Tag: weogeo

  • Cloud Agnostic

    Last week Apple announced it was moving some of its iCloud storage to Google’s cloud from Amazon. Earlier this month Dropbox moved from AWS to their own cloud hardware. The motives for both these moves are to get off of someone else’s cloud and and on to their own1. But it does bring up a good point for all hosted development, try and be as cloud agnostic as possible because you never know what you might have to do.

    Early on in WeoGeo’s life, we had a product called WeoCEO. You won’t find too much about it but it was WeoGeo’s way of managing S3, EC2 instances and balancing traffic. WeoGeo created this because Amazon’s EC2 tools weren’t robust enough to handle a business yet and WeoGeo didn’t know how AWS might turn out. The point of WeoCEO was it could be staged in any CentOS environment and handle the WeoGeo database, geoprocessing and websites.
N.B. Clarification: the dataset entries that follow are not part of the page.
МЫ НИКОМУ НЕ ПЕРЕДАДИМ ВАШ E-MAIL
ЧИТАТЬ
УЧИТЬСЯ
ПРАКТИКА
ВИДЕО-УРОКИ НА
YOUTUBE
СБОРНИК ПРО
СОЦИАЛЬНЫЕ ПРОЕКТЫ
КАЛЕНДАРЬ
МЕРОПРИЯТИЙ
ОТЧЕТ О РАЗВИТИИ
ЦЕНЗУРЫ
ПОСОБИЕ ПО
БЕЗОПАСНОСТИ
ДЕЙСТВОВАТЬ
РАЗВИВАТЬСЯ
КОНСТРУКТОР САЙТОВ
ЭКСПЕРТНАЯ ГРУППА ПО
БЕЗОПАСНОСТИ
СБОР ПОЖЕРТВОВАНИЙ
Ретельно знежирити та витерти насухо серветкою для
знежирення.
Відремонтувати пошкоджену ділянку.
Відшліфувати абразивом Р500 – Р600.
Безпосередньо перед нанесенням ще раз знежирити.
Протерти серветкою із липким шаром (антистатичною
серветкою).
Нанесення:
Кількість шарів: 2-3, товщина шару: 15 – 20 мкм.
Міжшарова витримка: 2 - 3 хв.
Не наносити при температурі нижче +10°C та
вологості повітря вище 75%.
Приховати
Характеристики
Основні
In theory that would have allowed WeoGeo to easily move off of AWS and on to Azure, Google or Rackspace. WeoGeo abandoned WeoCEO and started using AWS’s native tools because it made it easier to work with new technology such as Cloudfront, new storage solutions and database options. While there was zero chance WeoGeo would move off of AWS, having such a tool could have made it easier for the WeoGeo platform to be integrated into other technology.
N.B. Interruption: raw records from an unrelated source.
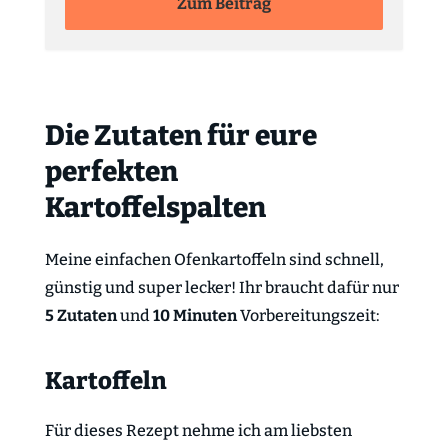
Zum Beitrag
Die Zutaten für eure
perfekten
Kartoffelspalten
Meine einfachen Ofenkartoffeln sind schnell,
günstig und super lecker! Ihr braucht dafür nur
5 Zutaten
und
10 Minuten
Vorbereitungszeit:
Kartoffeln
Für dieses Rezept nehme ich am liebsten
    All this got me thinking about my current hosting GIS systems. I’ve got some on AWS and some on Azure. Could I move from one provider to the other and how much work would it be? Most of my stack isn’t proprietary to one or the other system2. Node.js, PostgreSQL and other open technology runs really well on just about any hosted system out there. But there is somewhat proprietary cloud technology out there you can lock yourself into.

    I don’t think that everyone needs to develop their own WeoCEO type management system3 but making pragmatic choices with how to deploy cloud applications can pay itself back in spades. I have clients who want their applications on AWS or Azure and I can’t deploy the same application there with little effort, but keeping it that way requires planning and a will to be cloud agnostic. I’ve always liked the term and I’ve always tried to prototype and develop applications that aren’t locked into to infrastructure. I’d love to keep it that way and you should too.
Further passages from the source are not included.